Yesterday, we celebrated Mother's Day. Cynical people like to chalk up these days to just another holiday invented by the card companies to generate sales. I tend to be as cynical as the next gal, but I have to say, I love Mother's Day. I love that we set aside a day in May to honor the Moms and a day in June to do the same for the Dads. I mean who, on this EARTH, gives more to others than parents? And the giving never ends. You give birth, you do your best to raise them into active, functioning members of society, and then you stand back, ready to roll up your sleeves to help whenever your adult children need you. Parenthood never ends, at least it never did/has for my parents and it certainly won't for me. I look forward to everything still to come with my kids. Sometimes I can't believe I was blessed with these two smart, funny, beautiful, sarcastic (gee, where does THAT come from?) people in my life.
On Saturday, I put Emily on a flight that would deliver her to her dad in Indianapolis (he had to go a day earlier—long story). So of course Saturday dawns stormy and dark, and I am a bundle of nerves over the whole thing. Emily tells me to RE-LAX. It'll all be fine. As I watched her breeze through security like she does it every day, I realized she was right. It would be fine. I was the problem, not her. She arrived at the mid-point in Baltimore and called to say part 1 was finished. How was it? I asked. "We experienced some turbulence," she replied in a blase tone. Were you scared? I asked. "Um, no, but you would've been." LOL! Yes, my children know me and yes, they can be sarcastic like their mother. Why am I oddly proud of that?

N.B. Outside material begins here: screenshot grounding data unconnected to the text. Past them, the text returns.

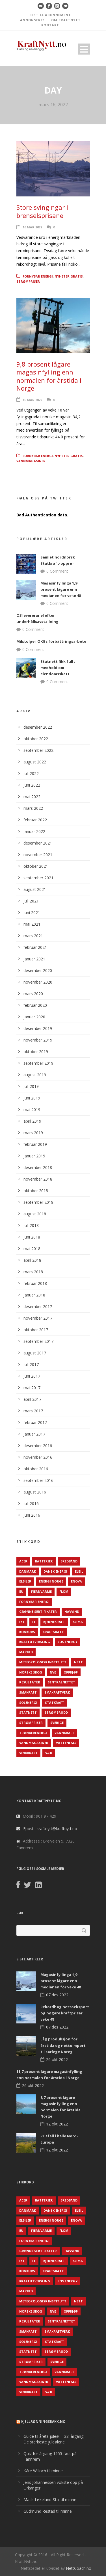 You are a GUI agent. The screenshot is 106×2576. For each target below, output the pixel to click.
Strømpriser (28, 281)
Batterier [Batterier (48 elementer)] (44, 1561)
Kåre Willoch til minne (43, 2470)
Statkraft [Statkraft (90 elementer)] (54, 1702)
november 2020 (37, 982)
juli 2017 (31, 1364)
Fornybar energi (38, 276)
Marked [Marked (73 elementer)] (26, 1652)
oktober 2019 (35, 1051)
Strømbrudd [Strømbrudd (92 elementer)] (56, 1712)
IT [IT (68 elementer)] (34, 1622)
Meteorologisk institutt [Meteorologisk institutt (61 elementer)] (42, 1662)
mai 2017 (31, 1387)
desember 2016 (37, 1445)
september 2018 (38, 1202)
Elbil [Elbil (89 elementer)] (79, 1571)
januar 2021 (34, 959)
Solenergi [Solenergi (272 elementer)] (28, 1702)
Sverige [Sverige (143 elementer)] (57, 1722)
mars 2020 (33, 993)
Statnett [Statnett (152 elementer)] (28, 1712)
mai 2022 (31, 796)
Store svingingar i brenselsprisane (42, 211)
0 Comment (57, 571)
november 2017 (37, 1318)
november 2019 (37, 1040)
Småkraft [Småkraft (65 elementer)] (28, 1692)
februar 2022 (35, 819)
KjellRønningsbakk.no (43, 2421)
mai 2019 (31, 1109)
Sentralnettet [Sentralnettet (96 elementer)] (61, 1682)
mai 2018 (31, 1248)
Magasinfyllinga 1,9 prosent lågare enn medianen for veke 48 (60, 589)
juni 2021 (31, 912)
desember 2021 (37, 843)
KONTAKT (50, 25)
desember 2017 (37, 1306)
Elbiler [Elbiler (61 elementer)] (25, 1581)
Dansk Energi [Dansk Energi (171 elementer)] (55, 1571)
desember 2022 (37, 727)
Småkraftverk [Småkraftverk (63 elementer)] (57, 1692)
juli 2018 (31, 1225)
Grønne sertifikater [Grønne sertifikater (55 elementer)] (38, 1611)
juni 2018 (31, 1237)
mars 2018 (33, 1271)
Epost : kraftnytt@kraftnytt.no (50, 1828)
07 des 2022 (57, 1994)
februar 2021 (35, 947)
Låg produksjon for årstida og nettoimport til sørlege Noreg (63, 2045)
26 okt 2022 (57, 2059)
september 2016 (38, 1480)
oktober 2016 (35, 1468)
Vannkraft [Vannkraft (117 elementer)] (64, 1733)
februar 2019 (35, 1144)
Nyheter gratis (69, 276)
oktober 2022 (35, 738)
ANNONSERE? (32, 20)
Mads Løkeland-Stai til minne (49, 2499)
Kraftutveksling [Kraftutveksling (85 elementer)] (34, 1642)
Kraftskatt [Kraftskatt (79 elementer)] (53, 1632)
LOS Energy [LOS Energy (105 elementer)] (67, 1642)
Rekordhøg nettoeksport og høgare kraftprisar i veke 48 (64, 2013)
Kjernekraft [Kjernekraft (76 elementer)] (54, 1622)
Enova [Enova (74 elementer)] (76, 1581)
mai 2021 (31, 924)
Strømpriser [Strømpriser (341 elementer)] (31, 1722)
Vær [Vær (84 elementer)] (48, 1753)
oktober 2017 (35, 1329)
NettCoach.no (78, 2568)
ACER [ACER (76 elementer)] (23, 1561)
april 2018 (32, 1260)
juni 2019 (31, 1098)
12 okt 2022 (57, 2124)
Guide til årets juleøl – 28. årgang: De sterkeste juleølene (53, 2439)
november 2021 (37, 854)
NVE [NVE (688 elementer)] (53, 1672)
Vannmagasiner (31, 461)
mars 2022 (33, 808)
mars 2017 (33, 1410)
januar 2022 (34, 831)
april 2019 (32, 1121)
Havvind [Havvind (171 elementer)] (71, 1611)
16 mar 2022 (32, 227)
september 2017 (38, 1341)
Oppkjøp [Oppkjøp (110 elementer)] (71, 1672)
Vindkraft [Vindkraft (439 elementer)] (28, 1753)
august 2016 (34, 1492)
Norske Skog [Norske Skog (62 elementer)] (30, 1672)
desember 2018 (37, 1167)
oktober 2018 (35, 1190)
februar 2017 (35, 1422)
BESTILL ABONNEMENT (50, 15)
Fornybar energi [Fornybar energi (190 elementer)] (34, 1601)
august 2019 (34, 1074)
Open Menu (84, 49)
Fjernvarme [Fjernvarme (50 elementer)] (41, 1591)
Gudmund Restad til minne (47, 2511)
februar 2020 (35, 1005)
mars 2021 (33, 935)
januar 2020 (34, 1016)
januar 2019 (34, 1156)
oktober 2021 (35, 866)
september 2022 (38, 750)
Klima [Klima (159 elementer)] (78, 1622)
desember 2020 (37, 970)
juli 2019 (31, 1086)
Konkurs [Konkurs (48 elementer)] (27, 1632)
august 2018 (34, 1213)
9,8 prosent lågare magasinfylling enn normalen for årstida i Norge (48, 376)
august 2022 (34, 762)
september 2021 (38, 877)
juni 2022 (31, 785)
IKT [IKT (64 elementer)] (22, 1622)
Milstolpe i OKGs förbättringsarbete (51, 641)
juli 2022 (31, 773)
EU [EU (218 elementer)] (21, 1591)
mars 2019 (33, 1132)
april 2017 (32, 1399)
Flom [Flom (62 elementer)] (63, 1591)
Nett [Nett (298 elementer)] (78, 1662)
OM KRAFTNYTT (66, 20)
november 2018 (37, 1179)
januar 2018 (34, 1295)
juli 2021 (31, 901)
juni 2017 (31, 1376)
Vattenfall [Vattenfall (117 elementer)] (66, 1743)
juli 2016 (31, 1503)
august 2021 (34, 889)
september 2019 (38, 1063)
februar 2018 (35, 1283)
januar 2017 (34, 1434)
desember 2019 (37, 1028)
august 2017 (34, 1353)
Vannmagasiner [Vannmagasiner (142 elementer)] (33, 1743)
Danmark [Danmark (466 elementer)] (27, 1571)
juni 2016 (31, 1515)
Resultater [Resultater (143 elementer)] (29, 1682)
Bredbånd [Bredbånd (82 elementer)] (68, 1561)
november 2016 (37, 1457)
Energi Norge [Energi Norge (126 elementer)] (51, 1581)
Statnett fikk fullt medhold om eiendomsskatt (57, 667)
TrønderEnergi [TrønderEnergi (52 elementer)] (33, 1733) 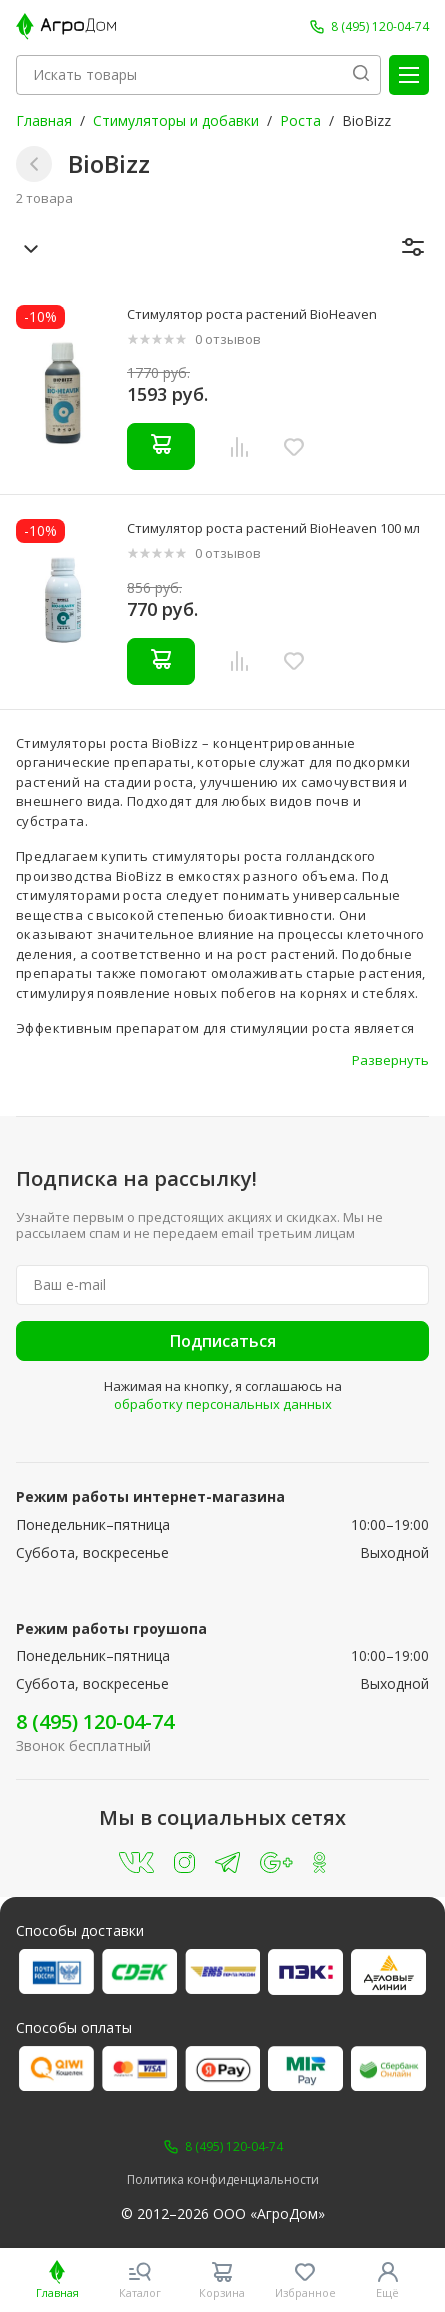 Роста (300, 120)
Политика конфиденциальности (223, 2180)
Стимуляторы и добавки (176, 120)
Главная (44, 120)
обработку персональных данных (223, 1404)
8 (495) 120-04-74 (95, 1721)
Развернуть (390, 1060)
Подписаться (223, 1341) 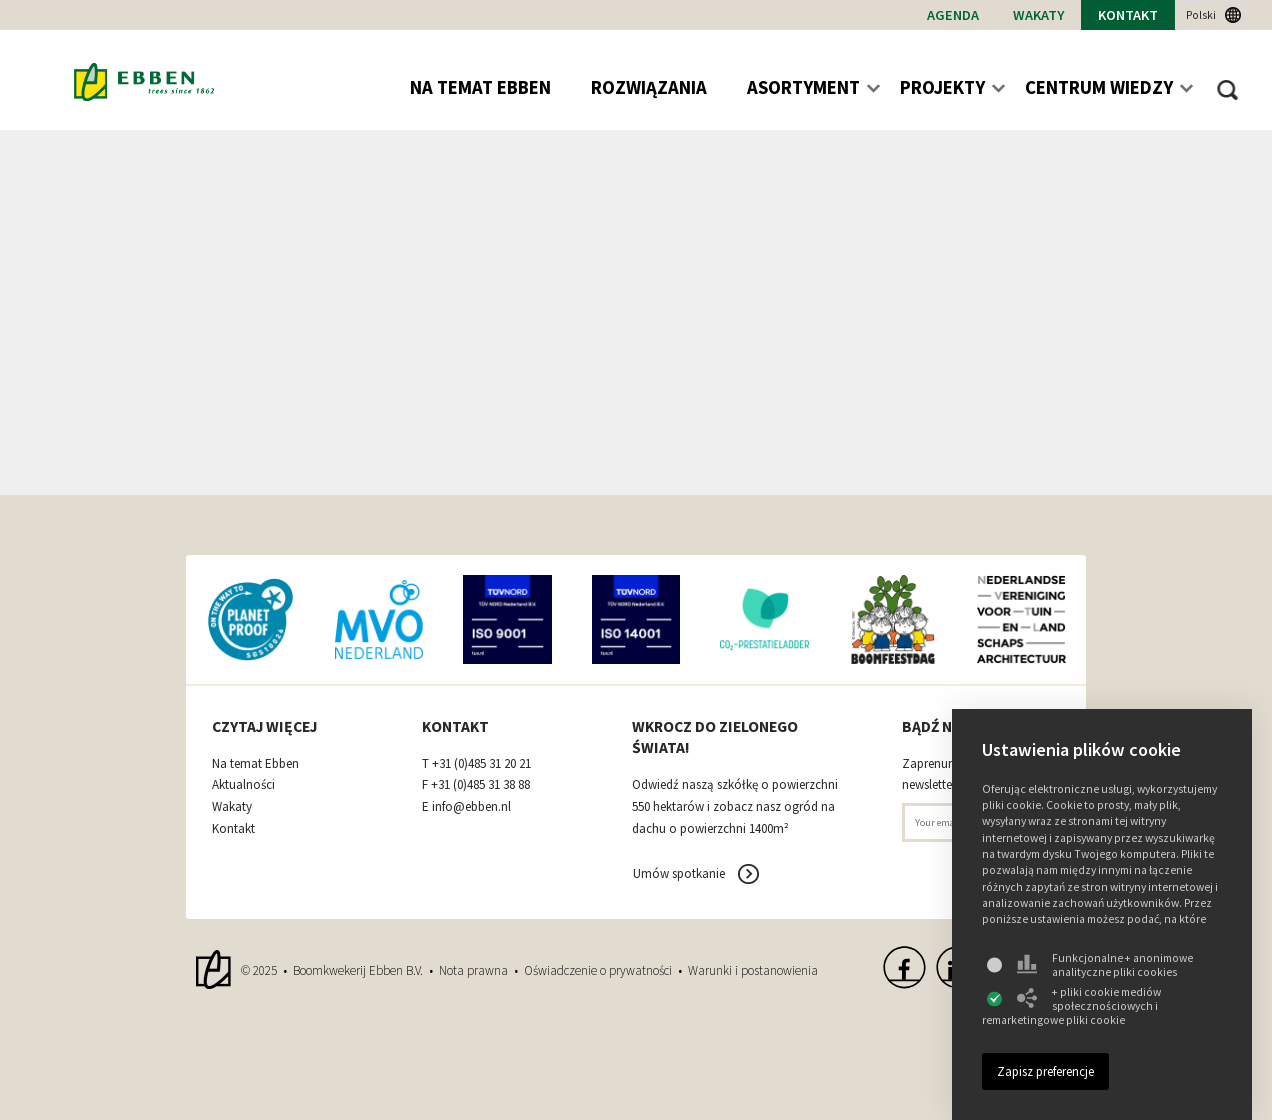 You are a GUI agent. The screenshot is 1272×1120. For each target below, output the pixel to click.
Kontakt (1128, 15)
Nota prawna (473, 970)
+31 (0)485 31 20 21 (481, 764)
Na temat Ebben (255, 764)
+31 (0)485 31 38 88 (480, 785)
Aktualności (243, 785)
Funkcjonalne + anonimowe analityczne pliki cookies (1105, 965)
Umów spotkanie (679, 873)
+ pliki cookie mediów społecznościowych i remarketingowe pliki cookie (1071, 1006)
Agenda (953, 15)
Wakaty (1038, 15)
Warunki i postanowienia (753, 970)
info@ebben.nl (471, 807)
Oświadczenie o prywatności (598, 970)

I was left to celebrate Mother's Day with just Jake, who did a fine job of delivering the cards, chocolate and plants his father had bought for me and to place on my mother's grave. This was my sixth Mother's Day without my own mom, and she would've loved the fact that I arrived at the cemetery just as they were closing the gates at 4 p.m. I went back again at 4:50 p.m. today and discovered they really mean that 4 p.m. closing time. I hope I get an A for effort, but seriously, how much of a loser does this double denial make me? My mother, who loved a good laugh, must certainly be enjoying my cemetery ineptitude. I'll try again tomorrow.
Mothers everywhere know it's the hardest and best job we'll ever do. I remember Bill Clinton once said that being president meant nothing to him when stacked up against being a parent. Love him or hate him, he seems to have had a hand in raising a nice kid. Who among us wouldn't be satisfied to say the same thing? Motherhood, however, can be a journey of soaring highs and crushing lows. I experienced both yesterday. My oldest cousin, Ann Marie, became a first-time grandmother on Mother's Day. I thought it was so cool that her daughter Marissa really delivered a gift that her mother will never forget, and Ann Marie said it was by far her best Mother's Day ever. Then this morning I read with horror on Facebook that an old friend from the Spain days had lost her 21-year-old daughter yesterday in a freak accident, just two days after her daughter graduated magna cum laude from college.
Nothing will raise you up or bring you low quite like motherhood. Welcome to Jonathan Michael Riley, the newest member of my large extended family, and God bless the family of Samantha Cawthorne.